• _Your assignment_
Whenever a line in the records below contains "Central", pick it out.

[Supplied data]

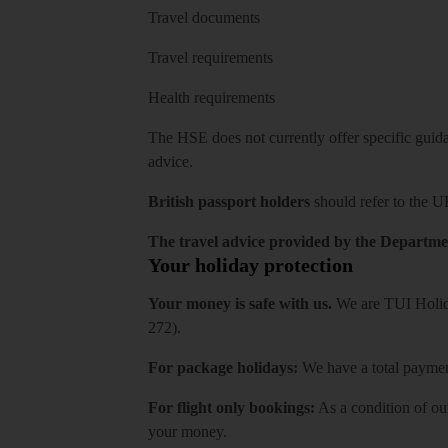
Travel documents
Travel requirements
Health requirements
The HSE does not currently offer specific guidan
advice.
British passport holders
should refer to
the U
The travel advice provided by the Departmen
Your holiday protection
Your money is safe with us.
We are TUI Holida
272).
For package holidays:
We have a total payment
For flight only bookings:
As a condition of ou
your money.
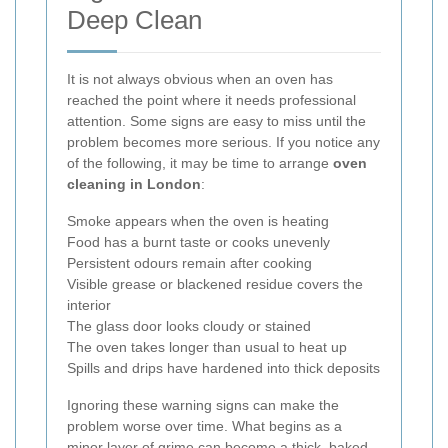
Deep Clean
It is not always obvious when an oven has
reached the point where it needs professional
attention. Some signs are easy to miss until the
problem becomes more serious. If you notice any
of the following, it may be time to arrange
oven
cleaning in London
:
Smoke appears when the oven is heating
Food has a burnt taste or cooks unevenly
Persistent odours remain after cooking
Visible grease or blackened residue covers the
interior
The glass door looks cloudy or stained
The oven takes longer than usual to heat up
Spills and drips have hardened into thick deposits
Ignoring these warning signs can make the
problem worse over time. What begins as a
minor layer of grime can become a thick, baked-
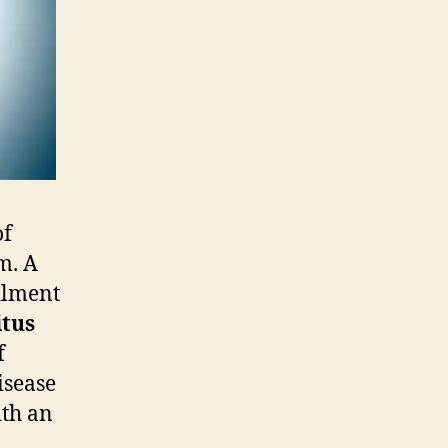
of
m. A
ilment
itus
f
isease
ith an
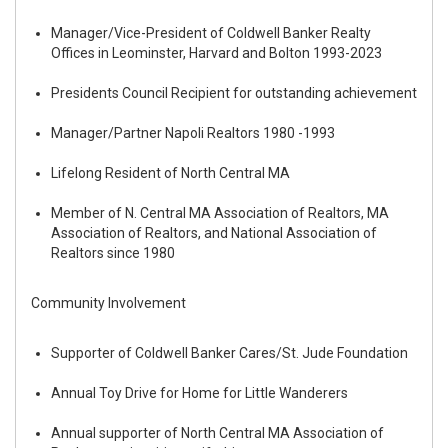
Manager/Vice-President of Coldwell Banker Realty
Offices in Leominster, Harvard and Bolton 1993-2023
Presidents Council Recipient for outstanding achievement
Manager/Partner Napoli Realtors 1980 -1993
Lifelong Resident of North Central MA
Member of N. Central MA Association of Realtors, MA
Association of Realtors, and National Association of
Realtors since 1980
Community Involvement
Supporter of Coldwell Banker Cares/St. Jude Foundation
Annual Toy Drive for Home for Little Wanderers
Annual supporter of North Central MA Association of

[/Supplied data]

• _Response to the exercise_
Lifelong Resident of North Central MA
Member of N. Central MA Association of Realtors, MA
Annual supporter of North Central MA Association of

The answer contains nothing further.